__To do__
The answer must consist of every line below that contains the word "Hermawan".

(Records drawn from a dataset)
*** Block opens ***

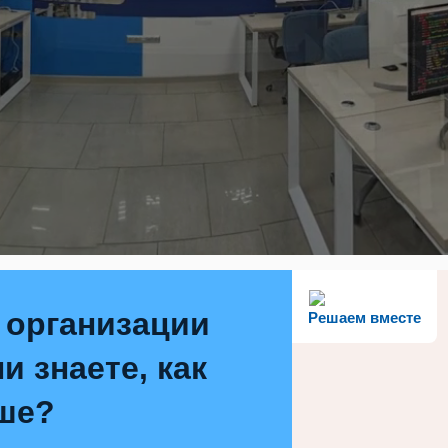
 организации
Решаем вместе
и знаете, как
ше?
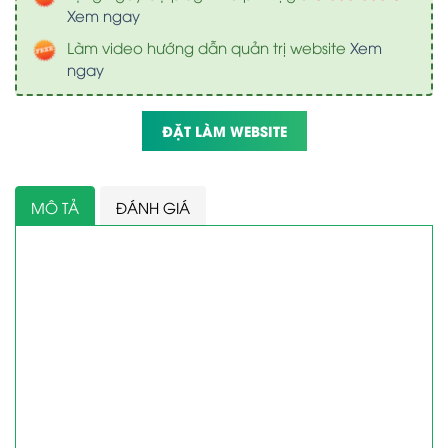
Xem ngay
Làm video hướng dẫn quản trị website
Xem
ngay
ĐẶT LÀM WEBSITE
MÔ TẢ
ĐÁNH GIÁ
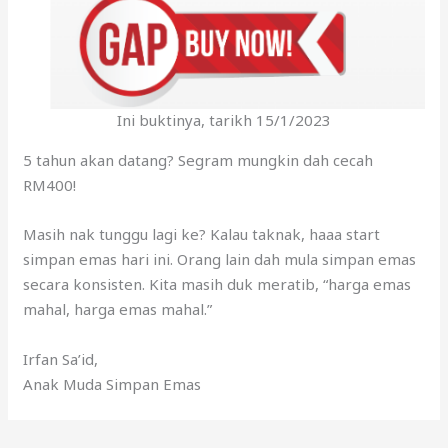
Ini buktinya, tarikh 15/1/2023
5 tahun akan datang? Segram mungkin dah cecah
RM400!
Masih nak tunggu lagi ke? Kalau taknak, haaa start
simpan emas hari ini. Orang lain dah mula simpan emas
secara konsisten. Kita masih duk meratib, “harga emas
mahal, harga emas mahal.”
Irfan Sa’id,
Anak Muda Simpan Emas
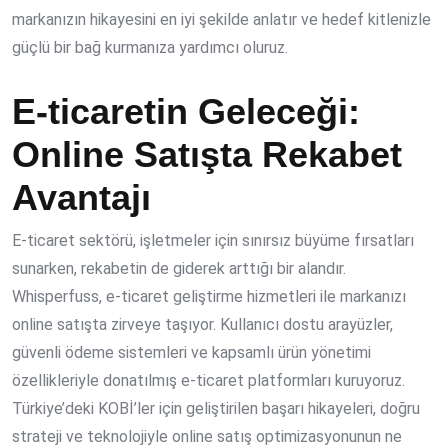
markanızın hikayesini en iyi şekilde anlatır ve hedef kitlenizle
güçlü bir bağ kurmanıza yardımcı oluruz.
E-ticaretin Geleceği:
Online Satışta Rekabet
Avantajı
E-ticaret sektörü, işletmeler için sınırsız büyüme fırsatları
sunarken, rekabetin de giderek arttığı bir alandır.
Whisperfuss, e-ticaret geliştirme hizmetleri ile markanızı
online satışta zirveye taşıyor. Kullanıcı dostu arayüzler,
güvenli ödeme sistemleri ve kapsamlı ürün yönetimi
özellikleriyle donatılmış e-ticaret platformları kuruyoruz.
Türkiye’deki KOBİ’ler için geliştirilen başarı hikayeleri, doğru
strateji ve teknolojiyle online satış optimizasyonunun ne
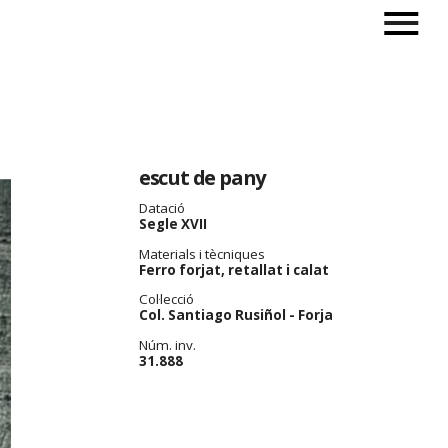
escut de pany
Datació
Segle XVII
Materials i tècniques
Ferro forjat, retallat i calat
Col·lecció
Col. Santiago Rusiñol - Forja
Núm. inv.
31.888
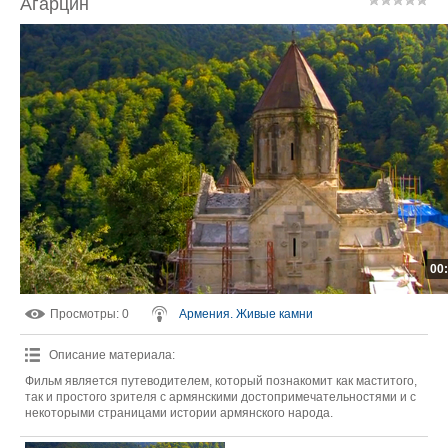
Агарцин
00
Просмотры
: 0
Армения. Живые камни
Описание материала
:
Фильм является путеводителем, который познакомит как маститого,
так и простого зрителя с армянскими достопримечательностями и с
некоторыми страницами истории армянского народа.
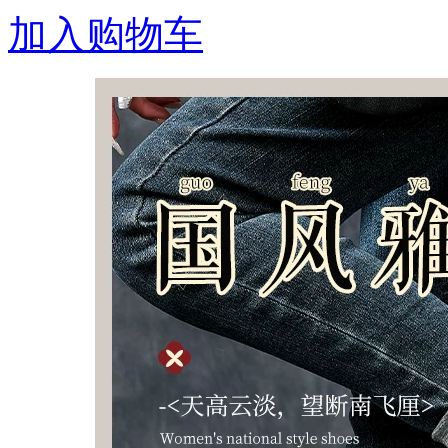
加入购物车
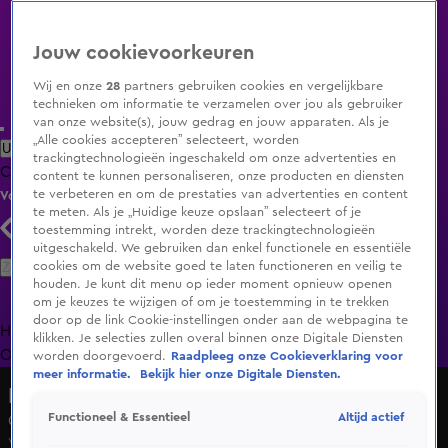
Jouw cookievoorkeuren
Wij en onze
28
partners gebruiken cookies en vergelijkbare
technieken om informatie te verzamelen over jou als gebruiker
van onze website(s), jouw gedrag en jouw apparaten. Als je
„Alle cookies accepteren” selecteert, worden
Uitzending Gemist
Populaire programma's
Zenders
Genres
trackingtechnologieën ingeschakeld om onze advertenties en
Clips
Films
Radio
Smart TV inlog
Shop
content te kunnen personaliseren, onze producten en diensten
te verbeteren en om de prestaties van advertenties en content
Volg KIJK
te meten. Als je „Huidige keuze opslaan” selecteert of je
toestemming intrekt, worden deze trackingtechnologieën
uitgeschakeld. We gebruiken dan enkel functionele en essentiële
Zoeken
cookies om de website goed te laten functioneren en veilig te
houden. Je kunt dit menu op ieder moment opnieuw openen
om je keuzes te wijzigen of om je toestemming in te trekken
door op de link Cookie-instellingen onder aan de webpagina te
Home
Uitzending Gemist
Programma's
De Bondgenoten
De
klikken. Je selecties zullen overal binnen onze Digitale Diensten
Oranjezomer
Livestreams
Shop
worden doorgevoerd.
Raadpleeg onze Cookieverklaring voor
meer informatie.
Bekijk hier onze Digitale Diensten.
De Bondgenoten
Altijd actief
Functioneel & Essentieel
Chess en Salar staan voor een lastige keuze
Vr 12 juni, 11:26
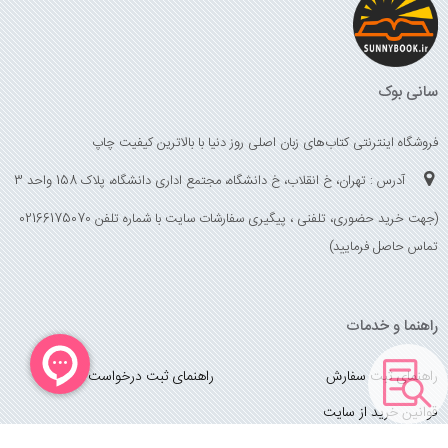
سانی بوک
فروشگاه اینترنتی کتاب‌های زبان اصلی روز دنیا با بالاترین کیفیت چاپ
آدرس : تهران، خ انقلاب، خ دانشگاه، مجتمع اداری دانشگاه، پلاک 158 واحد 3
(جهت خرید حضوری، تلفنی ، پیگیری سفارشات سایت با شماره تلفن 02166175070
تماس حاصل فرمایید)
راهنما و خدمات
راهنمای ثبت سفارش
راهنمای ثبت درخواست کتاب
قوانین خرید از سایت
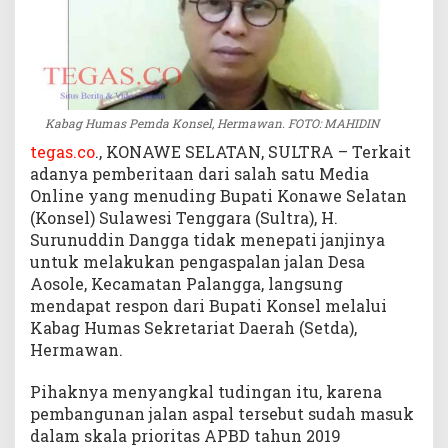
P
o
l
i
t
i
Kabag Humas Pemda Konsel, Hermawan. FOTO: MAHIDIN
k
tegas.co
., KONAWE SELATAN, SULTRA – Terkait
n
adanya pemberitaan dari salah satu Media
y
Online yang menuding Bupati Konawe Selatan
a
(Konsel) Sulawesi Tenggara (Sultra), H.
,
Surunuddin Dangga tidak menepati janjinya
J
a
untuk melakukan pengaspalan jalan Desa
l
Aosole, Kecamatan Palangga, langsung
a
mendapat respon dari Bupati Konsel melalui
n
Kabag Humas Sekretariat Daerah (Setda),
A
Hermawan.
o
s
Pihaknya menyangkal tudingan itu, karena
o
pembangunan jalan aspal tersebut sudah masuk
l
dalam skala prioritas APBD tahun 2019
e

*** Block closes ***

__The answer__
Kabag Humas Pemda Konsel, Hermawan. FOTO: MAHIDIN
Hermawan.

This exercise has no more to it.